• Task to complete
Which lines in the entries below contain the string "toutes"? Show each of them in full.

□ □ □

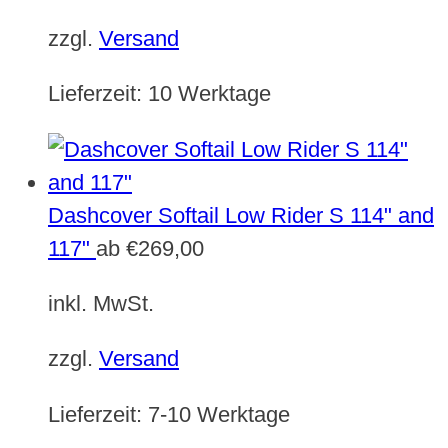
zzgl.
Versand
Lieferzeit:
10 Werktage
Dashcover Softail Low Rider S 114" and
117"
ab
€
269,00
inkl. MwSt.
zzgl.
Versand
Lieferzeit:
7-10 Werktage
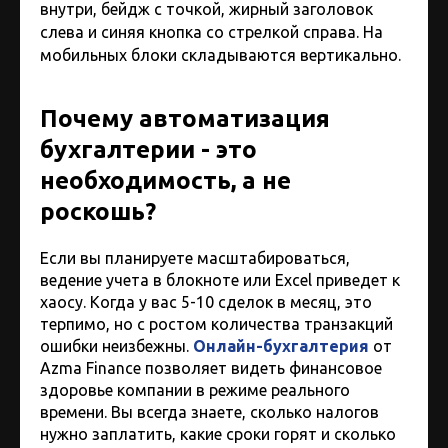
внутри, бейдж с точкой, жирный заголовок
слева и синяя кнопка со стрелкой справа. На
мобильных блоки складываются вертикально.
Почему автоматизация
бухгалтерии - это
необходимость, а не
роскошь?
Если вы планируете масштабироваться,
ведение учета в блокноте или Excel приведет к
хаосу. Когда у вас 5-10 сделок в месяц, это
терпимо, но с ростом количества транзакций
ошибки неизбежны.
Онлайн-бухгалтерия
от
Azma Finance позволяет видеть финансовое
здоровье компании в режиме реального
времени. Вы всегда знаете, сколько налогов
нужно заплатить, какие сроки горят и сколько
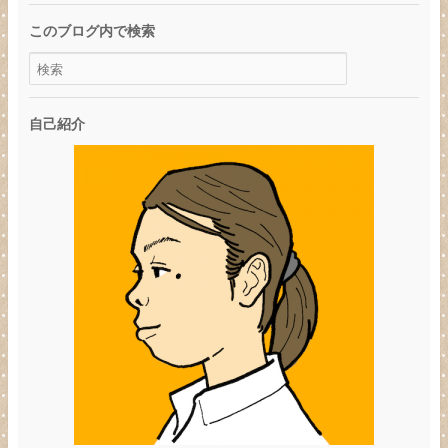
このブログ内で検索
自己紹介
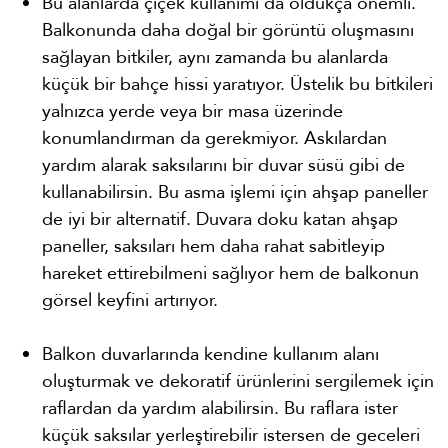
Bu alanlarda çiçek kullanımı da oldukça önemli.
Balkonunda daha doğal bir görüntü oluşmasını
sağlayan bitkiler, aynı zamanda bu alanlarda
küçük bir bahçe hissi yaratıyor. Üstelik bu bitkileri
yalnızca yerde veya bir masa üzerinde
konumlandırman da gerekmiyor. Askılardan
yardım alarak saksılarını bir duvar süsü gibi de
kullanabilirsin. Bu asma işlemi için ahşap paneller
de iyi bir alternatif. Duvara doku katan ahşap
paneller, saksıları hem daha rahat sabitleyip
hareket ettirebilmeni sağlıyor hem de balkonun
görsel keyfini artırıyor.
Balkon duvarlarında kendine kullanım alanı
oluşturmak ve dekoratif ürünlerini sergilemek için
raflardan da yardım alabilirsin. Bu raflara ister
küçük saksılar yerleştirebilir istersen de geceleri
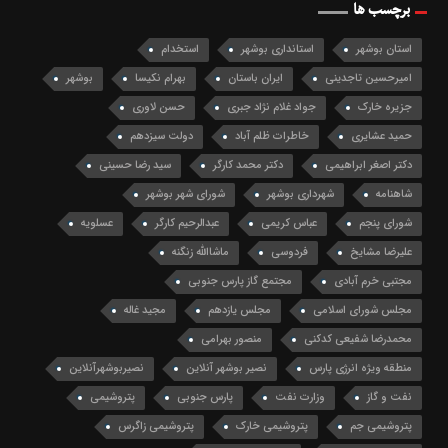
برچسب ها
استان بوشهر
استانداری بوشهر
استخدام
امیرحسین تاجدینی
ایران باستان
بهرام نکیسا
بوشهر
جزیره خارک
جواد غلام نژاد جبری
حسن لاوری
حمید عشایری
خاطرات ظلم آباد
دولت سیزدهم
دکتر اصغر ابراهیمی
دکتر محمد کارگر
سید رضا حسینی
شاهنامه
شهرداری بوشهر
شورای شهر بوشهر
شورای پنجم
عباس کریمی
عبدالرحیم کارگر
عسلویه
علیرضا مشایخ
فردوسی
ماشاالله زنگنه
مجتبی خرم آبادی
مجتمع گاز پارس جنوبی
مجلس شورای اسلامی
مجلس یازدهم
مجید غاله
محمدرضا شفیعی کدکنی
منصور بهرامی
منطقه ویژه انرژی پارس
نصیر بوشهر آنلاین
نصیربوشهرآنلاین
نفت و گاز
وزارت نفت
پارس جنوبی
پتروشیمی
پتروشیمی جم
پتروشیمی خارک
پتروشیمی زاگرس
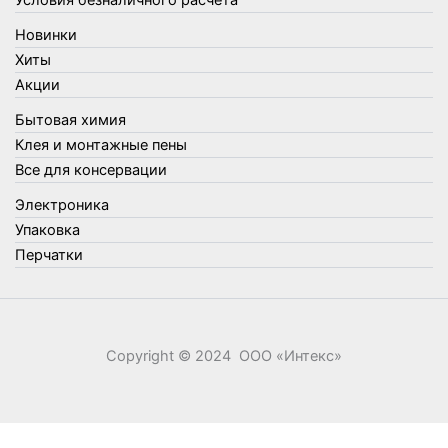
Условия безналичного расчета
Товары для туризма и отдыха
Новинки
Упаковка
Хиты
Утеплители и прочее
Акции
Фонари, лампы и удлинители
Бытовая химия
Хозяйственные товары
Клея и монтажные пены
Швабры, стекломои, черенки и насадки
Все для консервации
Шнуры, веревки и шпагаты
Электроника
Электроника
Элементы питания
Упаковка
Перчатки
Copyright © 2024 ООО «‎Интекс»‎
0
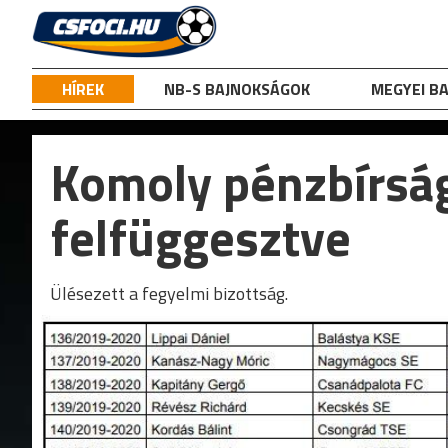
Skip
to
content
HÍREK
NB-S BAJNOKSÁGOK
MEGYEI B
Komoly pénzbírság
felfüggesztve
Ülésezett a fegyelmi bizottság.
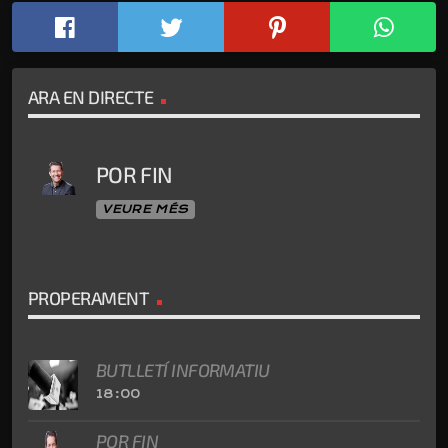
ARA EN DIRECTE
POR FIN
VEURE MÉS
PROPERAMENT
BUTLLETÍ INFORMATIU
18:00
POR FIN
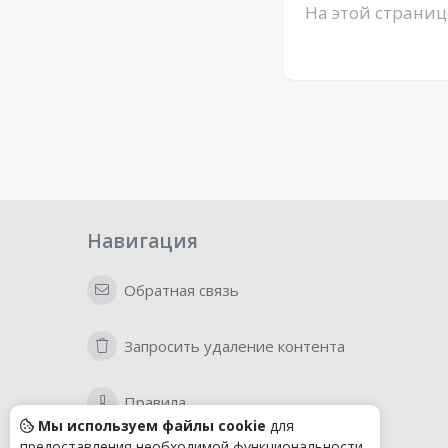
На этой страниц
Навигация
Обратная связь
Запросить удаление контента
Правила
Мы используем файлы cookie
для
предоставления необходимой функциональности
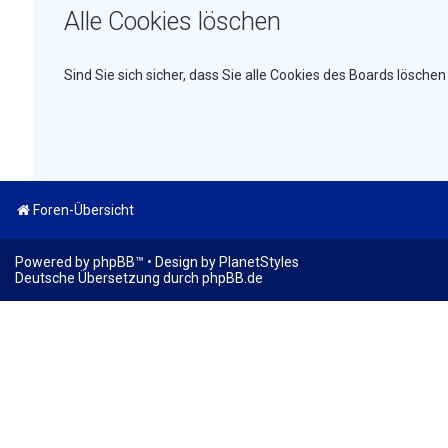
Alle Cookies löschen
Sind Sie sich sicher, dass Sie alle Cookies des Boards lösch
Foren-Übersicht
Powered by
phpBB
™
• Design by
PlanetStyles
Deutsche Übersetzung durch
phpBB.de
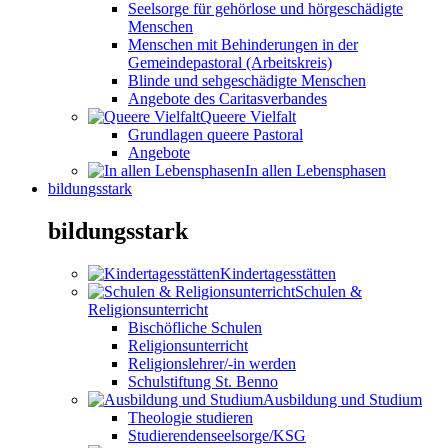
Seelsorge für gehörlose und hörgeschädigte
Menschen
Menschen mit Behinderungen in der
Gemeindepastoral (Arbeitskreis)
Blinde und sehgeschädigte Menschen
Angebote des Caritasverbandes
Queere Vielfalt
Grundlagen queere Pastoral
Angebote
In allen Lebensphasen
bildungsstark
bildungsstark
Kindertagesstätten
Schulen &
Religionsunterricht
Bischöfliche Schulen
Religionsunterricht
Religionslehrer/-in werden
Schulstiftung St. Benno
Ausbildung und Studium
Theologie studieren
Studierendenseelsorge/KSG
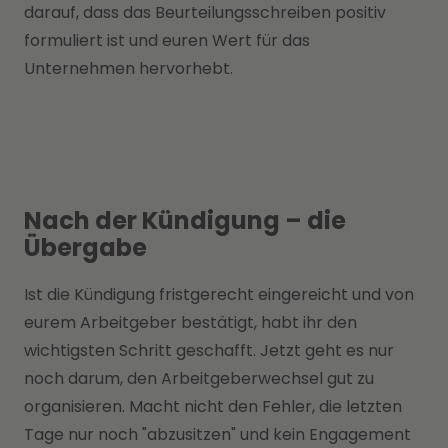
darauf, dass das Beurteilungsschreiben positiv
formuliert ist und euren Wert für das
Unternehmen hervorhebt.
Nach der Kündigung – die
Übergabe
Ist die Kündigung fristgerecht eingereicht und von
eurem Arbeitgeber bestätigt, habt ihr den
wichtigsten Schritt geschafft. Jetzt geht es nur
noch darum, den Arbeitgeberwechsel gut zu
organisieren. Macht nicht den Fehler, die letzten
Tage nur noch "abzusitzen" und kein Engagement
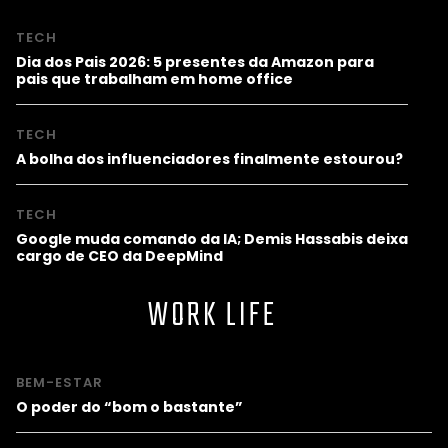
TECH
Dia dos Pais 2026: 5 presentes da Amazon para
pais que trabalham em home office
TECH
A bolha dos influenciadores finalmente estourou?
TECH
Google muda comando da IA; Demis Hassabis deixa
cargo de CEO da DeepMind
WORK LIFE
BEM-ESTAR
O poder do “bom o bastante”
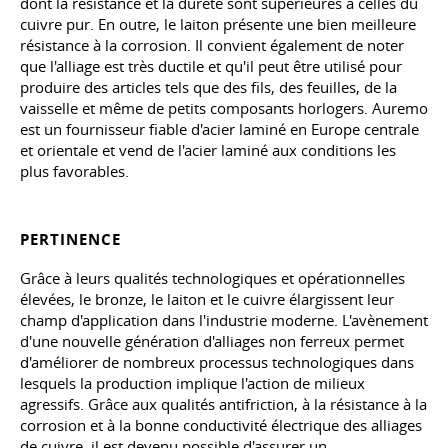
dont la résistance et la dureté sont supérieures à celles du
cuivre pur. En outre, le laiton présente une bien meilleure
résistance à la corrosion. Il convient également de noter
que l'alliage est très ductile et qu'il peut être utilisé pour
produire des articles tels que des fils, des feuilles, de la
vaisselle et même de petits composants horlogers. Auremo
est un fournisseur fiable d'acier laminé en Europe centrale
et orientale et vend de l'acier laminé aux conditions les
plus favorables.
PERTINENCE
Grâce à leurs qualités technologiques et opérationnelles
élevées, le bronze, le laiton et le cuivre élargissent leur
champ d'application dans l'industrie moderne. L'avènement
d'une nouvelle génération d'alliages non ferreux permet
d'améliorer de nombreux processus technologiques dans
lesquels la production implique l'action de milieux
agressifs. Grâce aux qualités antifriction, à la résistance à la
corrosion et à la bonne conductivité électrique des alliages
de cuivre, il est devenu possible d'assurer un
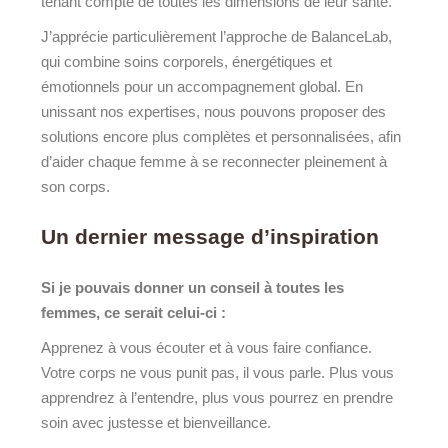
tenant compte de toutes les dimensions de leur santé.
J’apprécie particulièrement l’approche de BalanceLab,
qui combine soins corporels, énergétiques et
émotionnels pour un accompagnement global. En
unissant nos expertises, nous pouvons proposer des
solutions encore plus complètes et personnalisées, afin
d’aider chaque femme à se reconnecter pleinement à
son corps.
Un dernier message d’inspiration
Si je pouvais donner un conseil à toutes les
femmes, ce serait celui-ci :
Apprenez à vous écouter et à vous faire confiance.
Votre corps ne vous punit pas, il vous parle. Plus vous
apprendrez à l’entendre, plus vous pourrez en prendre
soin avec justesse et bienveillance.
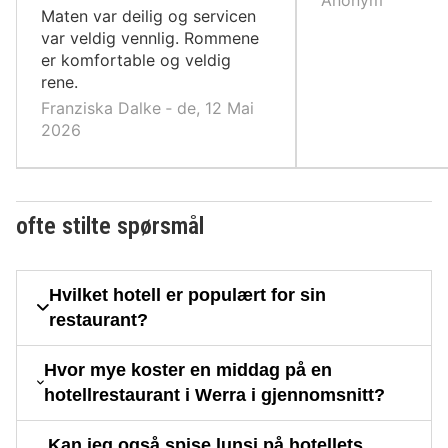
Maten var deilig og servicen
var veldig vennlig. Rommene
er komfortable og veldig
rene.
Franziska Dalke ‐ de, 12 Mai
2026
ofte stilte spørsmål
Hvilket hotell er populært for sin
restaurant?
Hvor mye koster en middag på en
hotellrestaurant i Werra i gjennomsnitt?
Kan jeg også spise lunsj på hotellets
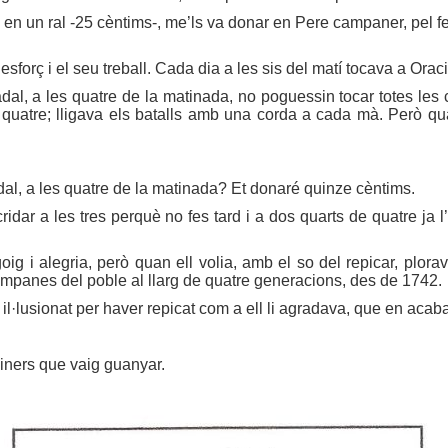
 en un ral -25 cèntims-, me’ls va donar en Pere campaner, pel f
sforç i el seu treball. Cada dia a les sis del matí tocava a Oraci
adal, a les quatre de la matinada, no poguessin tocar totes le
quatre; lligava els batalls amb una corda a cada mà. Però quan 
adal, a les quatre de la matinada? Et donaré quinze cèntims.
cridar a les tres perquè no fes tard i a dos quarts de quatre ja
g i alegria, però quan ell volia, amb el so del repicar, plor
mpanes del poble al llarg de quatre generacions, des de 1742.
n il·lusionat per haver repicat com a ell li agradava, que en acab
diners que vaig guanyar.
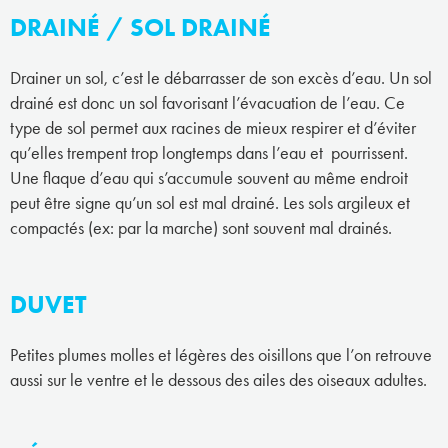
DRAINÉ / SOL DRAINÉ
Drainer un sol, c’est le débarrasser de son excès d’eau. Un sol
drainé est donc un sol favorisant l’évacuation de l’eau. Ce
type de sol permet aux racines de mieux respirer et d’éviter
qu’elles trempent trop longtemps dans l’eau et pourrissent.
Une flaque d’eau qui s’accumule souvent au même endroit
peut être signe qu’un sol est mal drainé. Les sols argileux et
compactés (ex: par la marche) sont souvent mal drainés.
DUVET
Petites plumes molles et légères des oisillons que l’on retrouve
aussi sur le ventre et le dessous des ailes des oiseaux adultes.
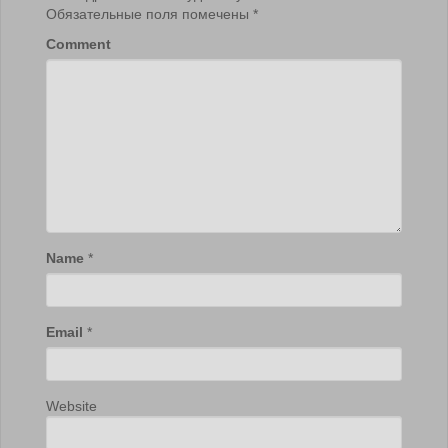
Обязательные поля помечены
*
Comment
Name
*
Email
*
Website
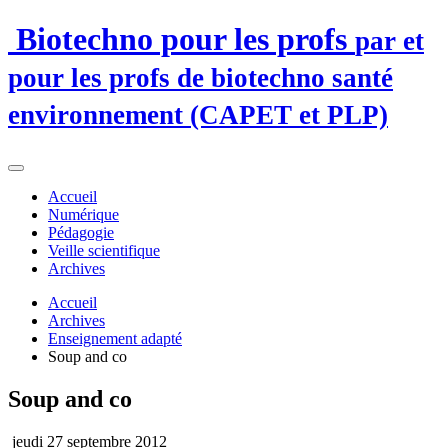
Biotechno pour les profs
par et
pour les profs de biotechno santé
environnement (CAPET et PLP)
Accueil
Numérique
Pédagogie
Veille scientifique
Archives
Accueil
Archives
Enseignement adapté
Soup and co
Soup and co
jeudi 27 septembre 2012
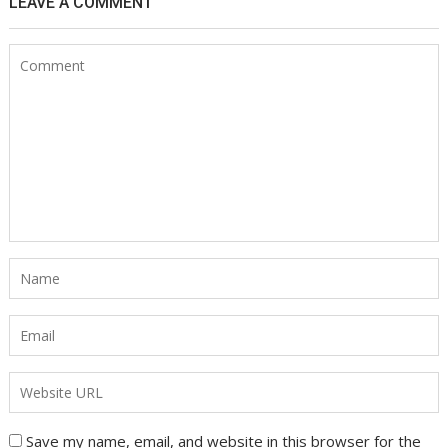
LEAVE A COMMENT
Save my name, email, and website in this browser for the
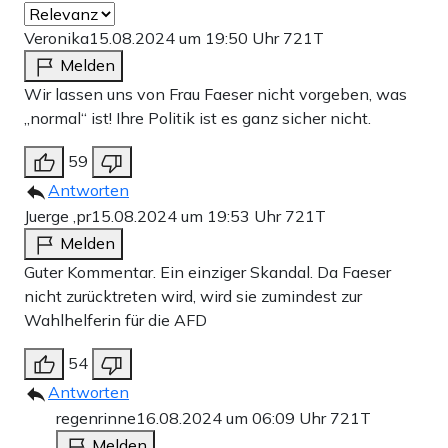
Veronika
15.08.2024 um 19:50 Uhr
721T
Melden
Wir lassen uns von Frau Faeser nicht vorgeben, was
„normal“ ist! Ihre Politik ist es ganz sicher nicht.
59
Antworten
Juerge ,pr
15.08.2024 um 19:53 Uhr
721T
Melden
Guter Kommentar. Ein einziger Skandal. Da Faeser
nicht zurücktreten wird, wird sie zumindest zur
Wahlhelferin für die AFD
54
Antworten
regenrinne
16.08.2024 um 06:09 Uhr
721T
Melden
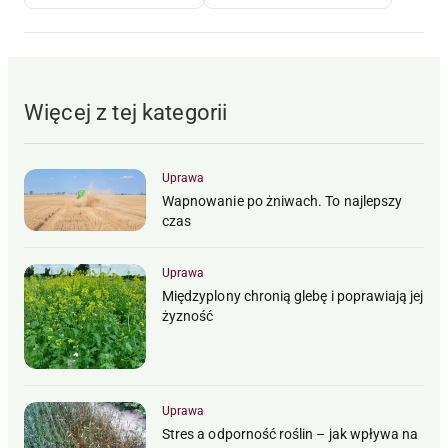
Więcej z tej kategorii
Uprawa
Wapnowanie po żniwach. To najlepszy
czas
Uprawa
Międzyplony chronią glebę i poprawiają jej
żyzność
Uprawa
Stres a odporność roślin – jak wpływa na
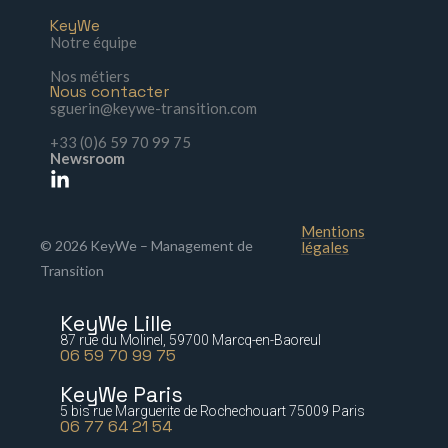
KeyWe
Notre équipe
Nos métiers
Nous contacter
sguerin@keywe-transition.com
+33 (0)6 59 70 99 75
Newsroom
Mentions
© 2026 KeyWe – Management de
légales
Transition
KeyWe Lille
87 rue du Molinel, 59700 Marcq-en-Baoreul
06 59 70 99 75
KeyWe Paris
5 bis rue Marguerite de Rochechouart 75009 Paris
06 77 64 21 54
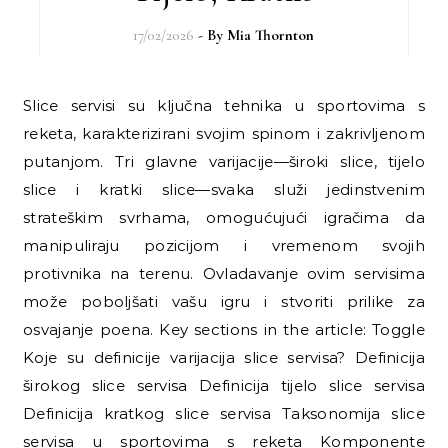
17/02/2026
- By
Mia Thornton
Slice servisi su ključna tehnika u sportovima s
reketa, karakterizirani svojim spinom i zakrivljenom
putanjom. Tri glavne varijacije—široki slice, tijelo
slice i kratki slice—svaka služi jedinstvenim
strateškim svrhama, omogućujući igračima da
manipuliraju pozicijom i vremenom svojih
protivnika na terenu. Ovladavanje ovim servisima
može poboljšati vašu igru i stvoriti prilike za
osvajanje poena. Key sections in the article: Toggle
Koje su definicije varijacija slice servisa? Definicija
širokog slice servisa Definicija tijelo slice servisa
Definicija kratkog slice servisa Taksonomija slice
servisa u sportovima s reketa Komponente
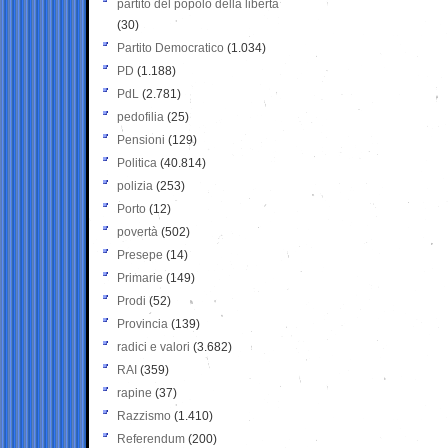
partito del popolo della libertà
(30)
Partito Democratico
(1.034)
PD
(1.188)
PdL
(2.781)
pedofilia
(25)
Pensioni
(129)
Politica
(40.814)
polizia
(253)
Porto
(12)
povertà
(502)
Presepe
(14)
Primarie
(149)
Prodi
(52)
Provincia
(139)
radici e valori
(3.682)
RAI
(359)
rapine
(37)
Razzismo
(1.410)
Referendum
(200)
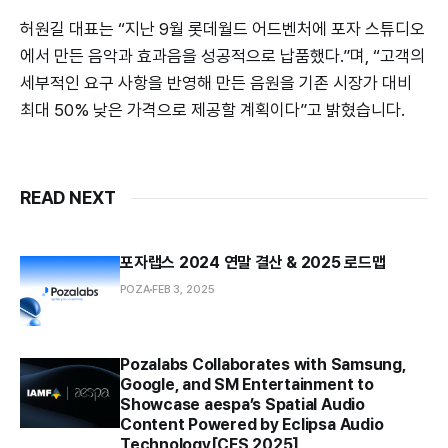
허원길 대표는 “지난 9월 롯데월드 어드벤처에 포자 스튜디오
에서 만든 음악과 효과음을 성공적으로 납품했다.”며, “고객의
세부적인 요구 사항을 반영해 만든 음원을 기존 시장가 대비
최대 50% 낮은 가격으로 제공할 계획이다”고 밝혔습니다.
READ NEXT
포자랩스 2024 연말 결산 & 2025 로드맵
POZA
FEB 3, 2025
Pozalabs Collaborates with Samsung,
Google, and SM Entertainment to
Showcase aespa’s Spatial Audio
Content Powered by Eclipsa Audio
Technology[CES 2025]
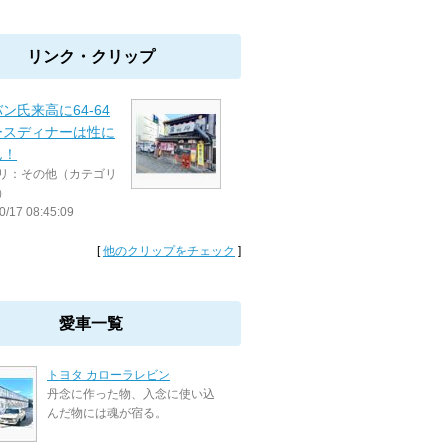
リンク・クリップ
ン氏来高に64-64
ースディナーは性に
ん！
リ：その他（カテゴリ
）
0/17 08:45:09
[
他のクリップをチェック
]
愛車一覧
トヨタ カローラレビン
丹念に作った物、入念に使い込
んだ物には魂が宿る。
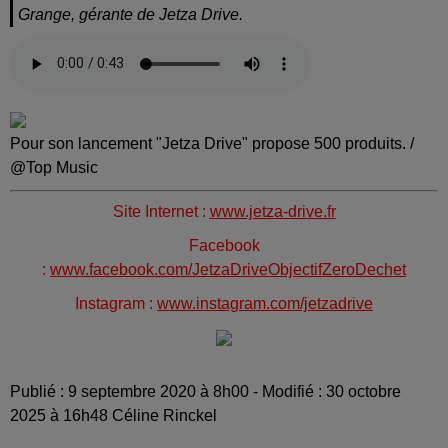
Grange, gérante de Jetza Drive.
Pour son lancement "Jetza Drive" propose 500 produits. /
@Top Music
Site Internet :
www.jetza-drive.fr
Facebook
:
www.facebook.com/JetzaDriveObjectifZeroDechet
Instagram :
www.instagram.com/jetzadrive
Publié : 9 septembre 2020 à 8h00 - Modifié : 30 octobre
2025 à 16h48 Céline Rinckel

□ □ □

• Exercise output
tenant compte de toutes les dimensions de leur santé.
Si je pouvais donner un conseil à toutes les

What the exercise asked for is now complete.